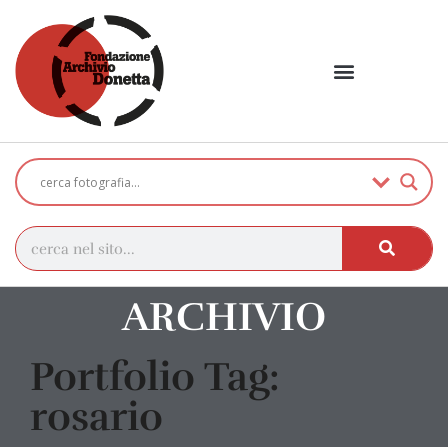
ARCHIVIO
Portfolio Tag:
rosario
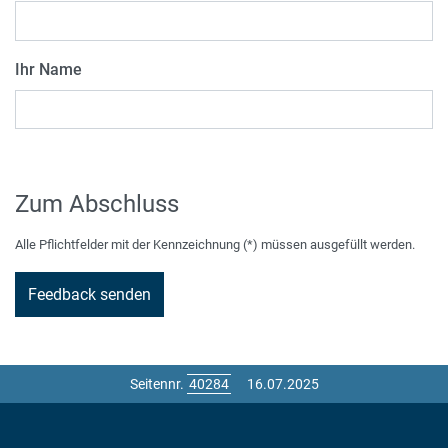
Ihr Name
Zum Abschluss
Alle Pflichtfelder mit der Kennzeichnung (*) müssen ausgefüllt werden.
Seitennr.
16.07.2025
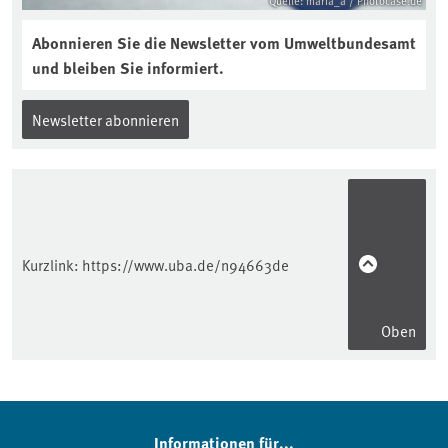
Quelle: maria_a / Photocase.de
Abonnieren Sie die Newsletter vom Umweltbundesamt
und bleiben Sie informiert.
Newsletter abonnieren
Kurzlink:
https://www.uba.de/n94663de
Oben
Informationen für...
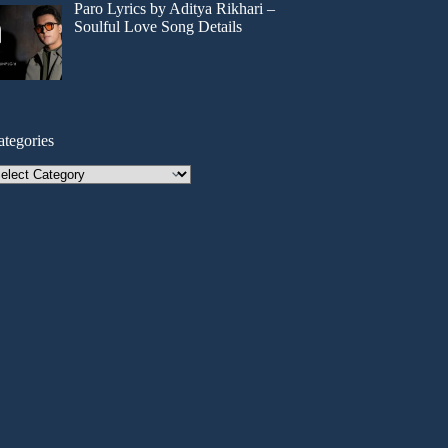
Paro Lyrics by Aditya Rikhari –
Soulful Love Song Details
ategories
tegories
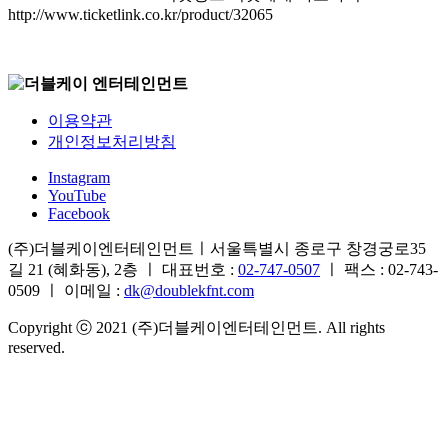
http://www.ticketlink.co.kr/product/32065
이용약관
개인정보처리방침
Instagram
YouTube
Facebook
(주)더블케이엔터테인먼트ㅣ서울특별시 종로구 창경궁로35
길 21 (혜화동), 2층 ㅣ 대표번호 :
02-747-0507
ㅣ 팩스 : 02-743-
0509 ㅣ 이메일 :
dk@doublekfnt.com
Copyright ⓒ 2021 (주)더블케이엔터테인먼트. All rights
reserved.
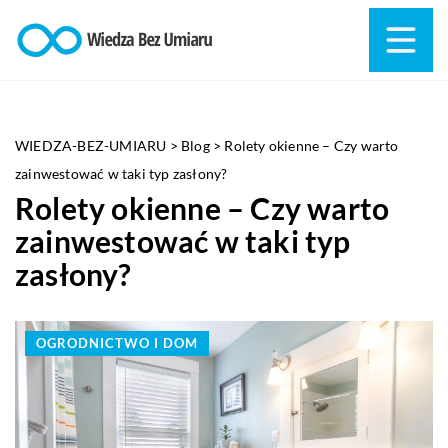
WIEDZA-BEZ-UMIARU
>
Blog
>
Rolety okienne – Czy warto
zainwestować w taki typ zasłony?
Rolety okienne – Czy warto
zainwestować w taki typ
zasłony?
OGRODNICTWO I DOM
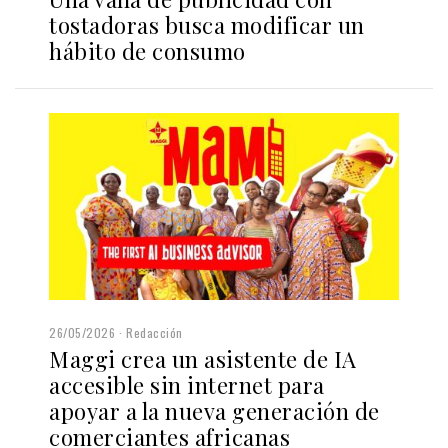
tostadoras busca modificar un
hábito de consumo
26/05/2026
Redacción
Maggi crea un asistente de IA
accesible sin internet para
apoyar a la nueva generación de
comerciantes africanas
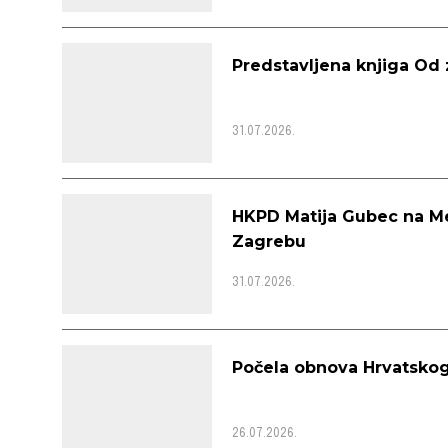
Predstavljena knjiga Od 
31.07.2026.
HKPD Matija Gubec na Me
Zagrebu
31.07.2026.
Počela obnova Hrvatsk
26.07.2026.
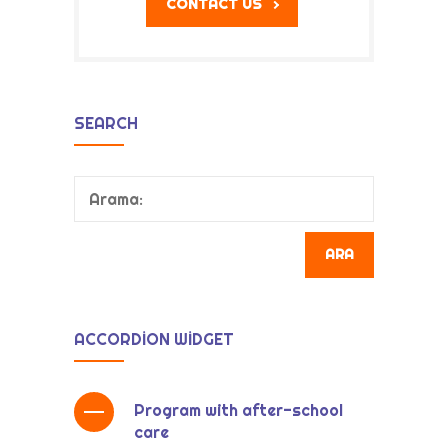
CONTACT US
SEARCH
Arama:
ACCORDION WIDGET
Program with after-school
care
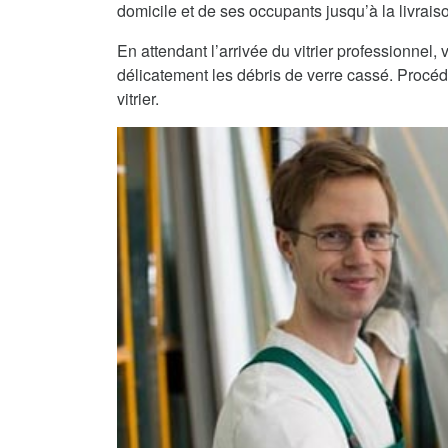
domicile et de ses occupants jusqu’à la livraiso
En attendant l’arrivée du vitrier professionnel
délicatement les débris de verre cassé. Procéde
vitrier.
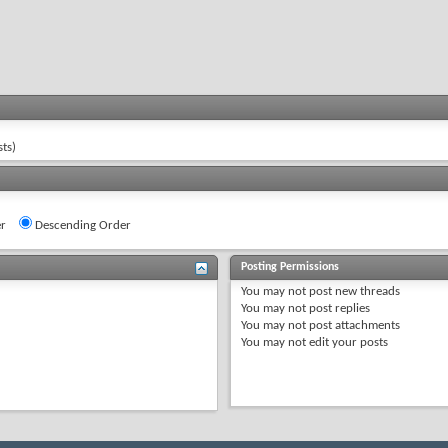
ts)
r
Descending Order
Posting Permissions
You
may not
post new threads
You
may not
post replies
You
may not
post attachments
You
may not
edit your posts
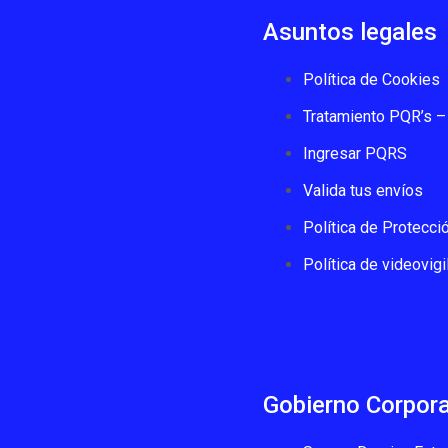
Asuntos legales
Política de Cookies
Tratamiento PQR’s – 
Ingresar PQRS
Valida tus envíos
Política de Protecci
Política de videovigi
Gobierno Corpora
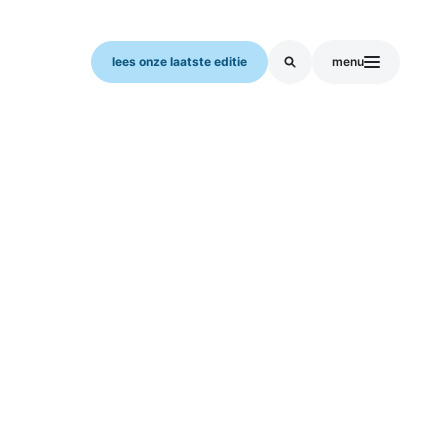
lees onze laatste editie
menu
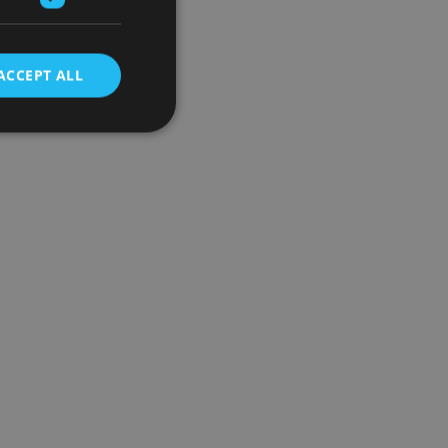
ACCEPT ALL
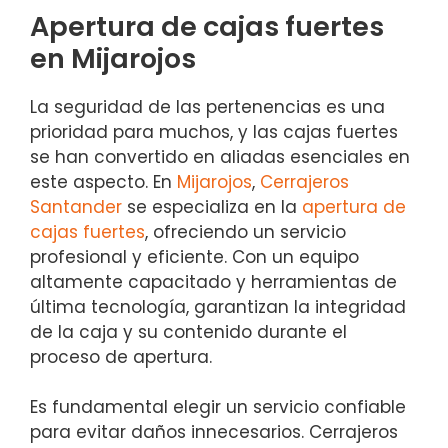
Apertura de cajas fuertes
en Mijarojos
La seguridad de las pertenencias es una
prioridad para muchos, y las cajas fuertes
se han convertido en aliadas esenciales en
este aspecto. En
Mijarojos
,
Cerrajeros
Santander
se especializa en la
apertura de
cajas fuertes
, ofreciendo un servicio
profesional y eficiente. Con un equipo
altamente capacitado y herramientas de
última tecnología, garantizan la integridad
de la caja y su contenido durante el
proceso de apertura.
Es fundamental elegir un servicio confiable
para evitar daños innecesarios. Cerrajeros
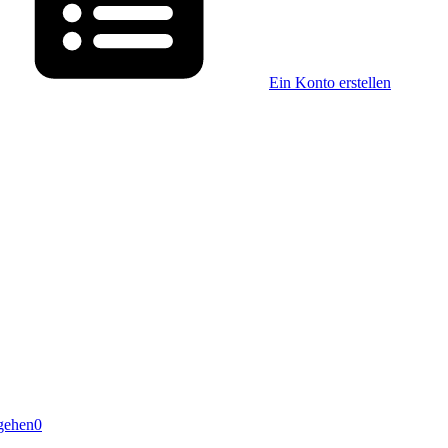
Ein Konto erstellen
gehen
0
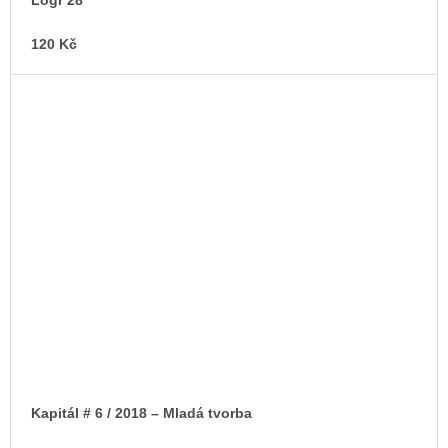
Lógr 28
120 Kč
Kapitál # 6 / 2018 – Mladá tvorba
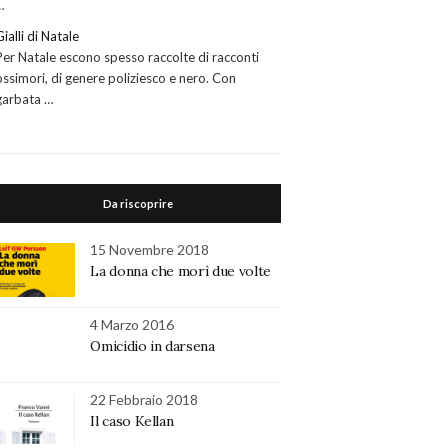
…
Gialli di Natale
Per Natale escono spesso raccolte di racconti
ossimori, di genere poliziesco e nero. Con
garbata …
Da riscoprire
15 Novembre 2018
La donna che morì due volte
4 Marzo 2016
Omicidio in darsena
22 Febbraio 2018
Il caso Kellan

_____

• **WORK TO BE COMPLETED**:
The reply should reproduce every entry above word for word and contain no pictures.

• **ANSWER SECTION**:
ARCHIVIO
Portfolio Tag:
rosario
Ihr Name
Zum Abschluss
Alle Pflichtfelder mit der Kennzeichnung (*) müssen ausgefüllt werden.
Seitennr.
16.07.2025
Quelle: maria_a / Photocase.de
Abonnieren Sie die Newsletter vom Umweltbundesamt
und bleiben Sie informiert.
Newsletter abonnieren
Kurzlink:
https://www.uba.de/n94663de
Oben
Informationen für...
Paro Lyrics by Aditya Rikhari –
Soulful Love Song Details
ategories
tegories
http://www.ticketlink.co.kr/product/32065
이용약관
개인정보처리방침
Instagram
YouTube
Facebook
(주)더블케이엔터테인먼트ㅣ서울특별시 종로구 창경궁로35
길 21 (혜화동), 2층 ㅣ 대표번호 :
02-747-0507
ㅣ 팩스 : 02-743-
0509 ㅣ 이메일 :
dk@doublekfnt.com
Copyright ⓒ 2021 (주)더블케이엔터테인먼트. All rights
reserved.
WIEDZA-BEZ-UMIARU
>
Blog
>
Rolety okienne – Czy warto
zainwestować w taki typ zasłony?
Rolety okienne – Czy warto
zainwestować w taki typ
zasłony?
OGRODNICTWO I DOM
tostadoras busca modificar un
hábito de consumo
26/05/2026
Redacción
Maggi crea un asistente de IA
accesible sin internet para
apoyar a la nueva generación de
comerciantes africanas
Predstavljena knjiga Od 
31.07.2026.
HKPD Matija Gubec na Me
Zagrebu
31.07.2026.
Počela obnova Hrvatsk
26.07.2026.
CONTACT US
SEARCH
Arama:
ACCORDION WIDGET
Program with after-school
care
domicile et de ses occupants jusqu’à la livraiso
En attendant l’arrivée du vitrier professionnel
délicatement les débris de verre cassé. Procéde
vitrier.
ts)
r
Descending Order
Posting Permissions
You
may not
post new threads
You
may not
post replies
You
may not
post attachments
You
may not
edit your posts
Asuntos legales
Política de Cookies
Tratamiento PQR’s – 
Ingresar PQRS
Valida tus envíos
Política de Protecci
Política de videovigi
Gobierno Corpora
lees onze laatste editie
menu
ACCEPT ALL
Apertura de cajas fuertes
en Mijarojos
La seguridad de las pertenencias es una
prioridad para muchos, y las cajas fuertes
se han convertido en aliadas esenciales en
este aspecto. En
Mijarojos
,
Cerrajeros
Santander
se especializa en la
apertura de
cajas fuertes
, ofreciendo un servicio
profesional y eficiente. Con un equipo
altamente capacitado y herramientas de
última tecnología, garantizan la integridad
de la caja y su contenido durante el
proceso de apertura.
Es fundamental elegir un servicio confiable
para evitar daños innecesarios. Cerrajeros
Ein Konto erstellen
gehen
0
Lógr 28
120 Kč
Kapitál # 6 / 2018 – Mladá tvorba
…
Gialli di Natale
Per Natale escono spesso raccolte di racconti
ossimori, di genere poliziesco e nero. Con
garbata …
Da riscoprire
15 Novembre 2018
La donna che morì due volte
4 Marzo 2016
Omicidio in darsena
22 Febbraio 2018
Il caso Kellan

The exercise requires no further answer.